Task description: The full set of lines below has to be duplicated exactly, with no picture kept.

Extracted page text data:
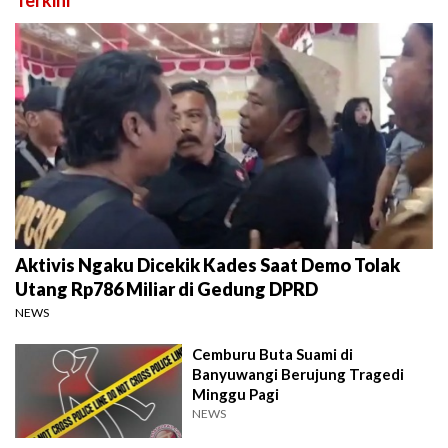
Aktivis Ngaku Dicekik Kades Saat Demo Tolak
Utang Rp786 Miliar di Gedung DPRD
NEWS
Cemburu Buta Suami di
Banyuwangi Berujung Tragedi
Minggu Pagi
NEWS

Written response:
Aktivis Ngaku Dicekik Kades Saat Demo Tolak
Utang Rp786 Miliar di Gedung DPRD
NEWS
Cemburu Buta Suami di
Banyuwangi Berujung Tragedi
Minggu Pagi
NEWS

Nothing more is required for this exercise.